-------- Materials provided --------

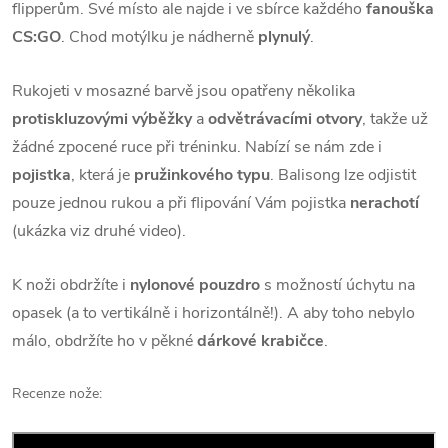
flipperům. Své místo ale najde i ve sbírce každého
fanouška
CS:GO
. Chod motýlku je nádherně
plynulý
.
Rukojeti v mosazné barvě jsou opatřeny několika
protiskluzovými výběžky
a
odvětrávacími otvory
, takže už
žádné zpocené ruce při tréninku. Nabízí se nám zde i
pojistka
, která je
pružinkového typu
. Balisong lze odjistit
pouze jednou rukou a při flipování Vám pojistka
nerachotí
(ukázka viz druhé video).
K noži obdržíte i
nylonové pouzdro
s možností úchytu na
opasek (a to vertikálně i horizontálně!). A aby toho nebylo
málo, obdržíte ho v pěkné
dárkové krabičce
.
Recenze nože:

--------
-------- Materials provided --------

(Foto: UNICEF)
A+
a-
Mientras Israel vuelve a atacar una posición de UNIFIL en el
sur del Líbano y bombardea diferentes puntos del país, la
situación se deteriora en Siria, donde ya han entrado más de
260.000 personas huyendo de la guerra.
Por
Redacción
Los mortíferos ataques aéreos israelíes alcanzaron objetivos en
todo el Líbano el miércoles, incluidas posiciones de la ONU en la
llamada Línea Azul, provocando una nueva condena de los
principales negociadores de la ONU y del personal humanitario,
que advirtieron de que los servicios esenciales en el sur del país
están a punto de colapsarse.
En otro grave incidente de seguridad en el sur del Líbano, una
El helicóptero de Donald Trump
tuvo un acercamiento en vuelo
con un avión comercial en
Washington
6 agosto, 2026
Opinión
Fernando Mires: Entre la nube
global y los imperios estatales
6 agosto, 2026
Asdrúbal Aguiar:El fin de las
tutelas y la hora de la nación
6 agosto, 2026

--------

• **Task description**: In the entries above, find each line with "Líbano" and list it.

• **Answer**:
sur del Líbano y bombardea diferentes puntos del país, la
todo el Líbano el miércoles, incluidas posiciones de la ONU en la
En otro grave incidente de seguridad en el sur del Líbano, una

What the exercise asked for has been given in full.